This is actually what America would look like without gerrymandering!

https://www.washingtonpost.com/news/wonk/wp/2016/01/13/this-is-actually-what-america-would-look-like-without-gerrymandering/?noredirect=on&utm_term=.79547a0b6808

In this article by The Washington Post it explains how gerrymandering can be optimized in the US. It includes an interesting topic of how to fix the biased assortment in the district assortments. Instead of allowing people to draw the lines we can instead program a computer to draw the lines out for us. The computer program is able to compact the population much more orderly than any other decision made by man. It is so accurate that it is able to reflect actual neighborhoods and homes in that neighborhood to be perfectly divided. The most interesting part is that this article also includes pictures to compare how we divide the US in our current congressional district map to the computer drawn map. It is easily seen that the computer drawn map seems much more optimal both in order and compactness. So what do you guys think, would this computer drawn map be a better option than the current mess that is the US’s district map?

 

2 Replies to “This is actually what America would look like without gerrymandering!”

  1. Hey, Cam. Interesting post and idea.

    I think what Professor Plante talked about a week or two ago based on what I brought up is salient here: Computers can be hacked (https://www.cbsnews.com/amp/news/why-voting-machines-in-the-u-s-are-easy-targets-for-hackers/ for example) and so I’m leery of placing unambiguous trust in machines handling the polls.

    On top of that, while machines can be “objective” the people designing them never are. So I suspect we could still see a lot of gaming the system from politicians.

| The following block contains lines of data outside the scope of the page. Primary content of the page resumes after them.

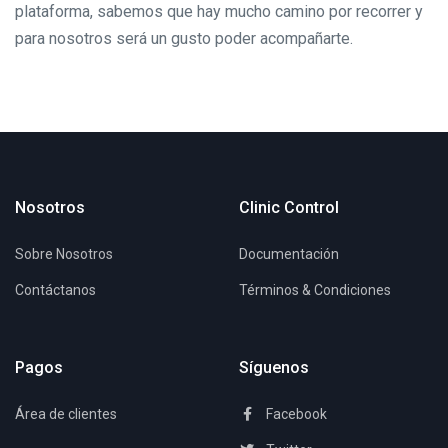
plataforma, sabemos que hay mucho camino por recorrer y
para nosotros será un gusto poder acompañarte.
Nosotros
Clinic Control
Sobre Nosotros
Documentación
Contáctanos
Términos & Condiciones
Pagos
Síguenos
Área de clientes
Facebook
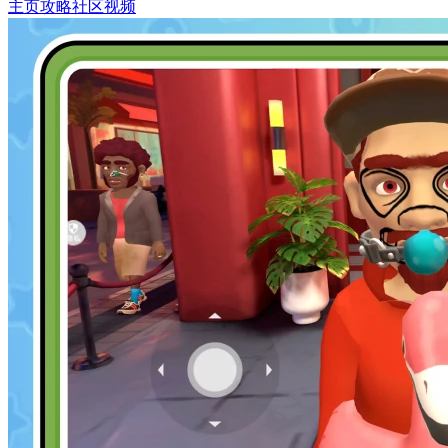
主页
攻略
社区
视频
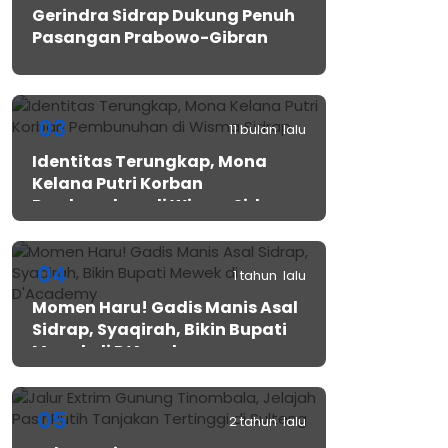
Gerindra Sidrap Dukung Penuh
Pasangan Prabowo-Gibran
03
11 bulan lalu
Identitas Terungkap, Mona
Kelana Putri Korban
Pembunuhan di Wisma Sidrap
04
1 tahun lalu
Momen Haru! Gadis Manis Asal
Sidrap, Syaqirah, Bikin Bupati
Mewek di D’Academy​
05
2 tahun lalu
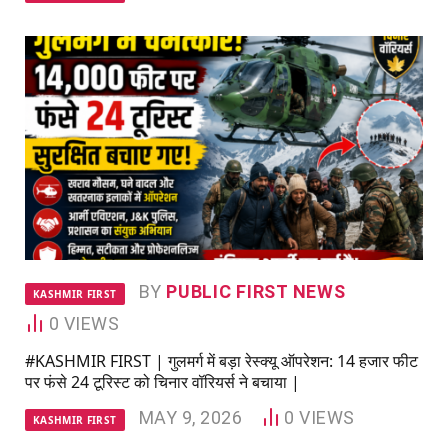
BY
PUBLIC FIRST NEWS
KASHMIR FIRST
0
VIEWS
#KASHMIR FIRST | गुलमर्ग में बड़ा रेस्क्यू ऑपरेशन: 14 हजार फीट
पर फंसे 24 टूरिस्ट को चिनार वॉरियर्स ने बचाया |
MAY 9, 2026
0
VIEWS
KASHMIR FIRST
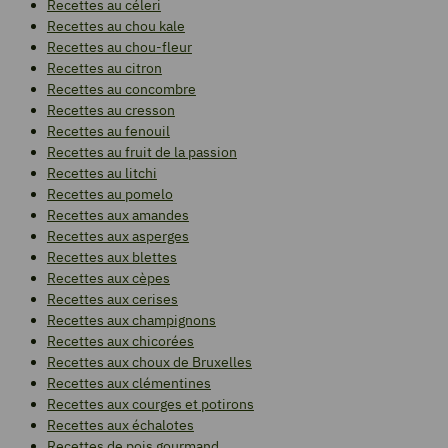
Recettes au céleri
Recettes au chou kale
Recettes au chou-fleur
Recettes au citron
Recettes au concombre
Recettes au cresson
Recettes au fenouil
Recettes au fruit de la passion
Recettes au litchi
Recettes au pomelo
Recettes aux amandes
Recettes aux asperges
Recettes aux blettes
Recettes aux cèpes
Recettes aux cerises
Recettes aux champignons
Recettes aux chicorées
Recettes aux choux de Bruxelles
Recettes aux clémentines
Recettes aux courges et potirons
Recettes aux échalotes
Recettes de pois gourmand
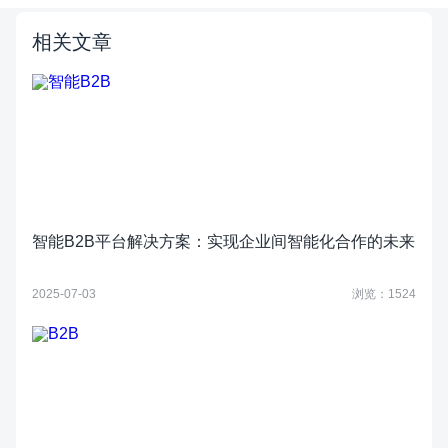
相关文章
智能B2B平台解决方案：实现企业间智能化合作的未来
2025-07-03
浏览：1524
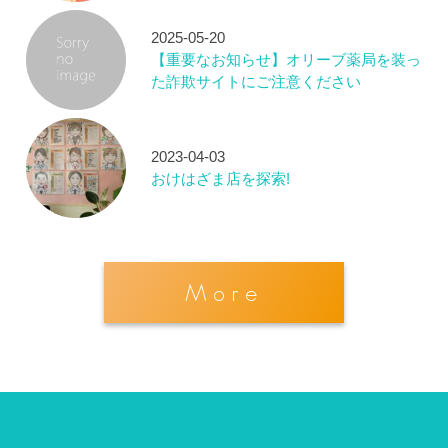
2025-05-20
【重要なお知らせ】オリーブ薬局を装っ
た詐欺サイトにご注意ください
2023-04-03
おけはざま店を探索!
More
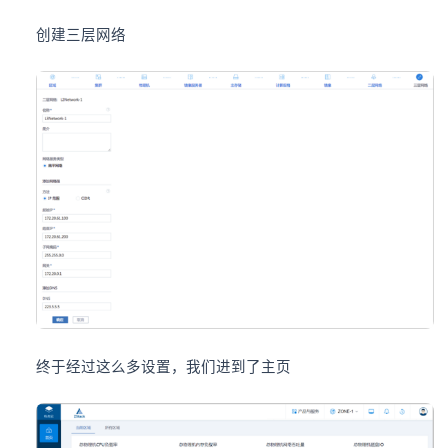
创建三层网络
终于经过这么多设置，我们进到了主页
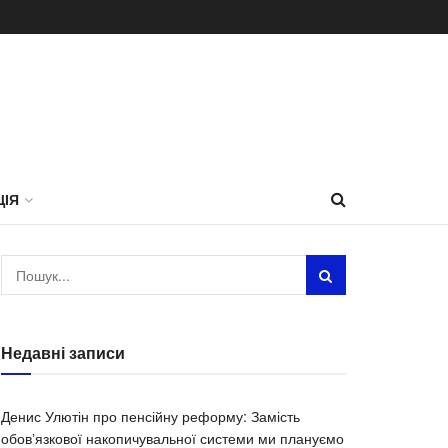
ЦІЯ
Недавні записи
Денис Улютін про пенсійну реформу: Замість
обовʼязкової накопичувальної системи ми плануємо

  2. I have to say that I agree with both sides – this kind of computer research is important, yet is also something we should be weary of for hacking-sake. Instead, I see it as a great way to look at voting in a more mathematical way. This article, https://www.nytimes.com/2017/11/30/learning/lesson-plans/investigating-gerrymandering-and-the-math-behind-partisan-maps.html , shows how students in school are able to look at voting in such a manner and can use this kind of research to solve the problems of gerrymandering in the future. Being able to look at these kinds of maps and figuring out how to use this kind of math to dedraw such district lines will hopefully be a big help in the future of politics to make the voting system that much more equal and fair.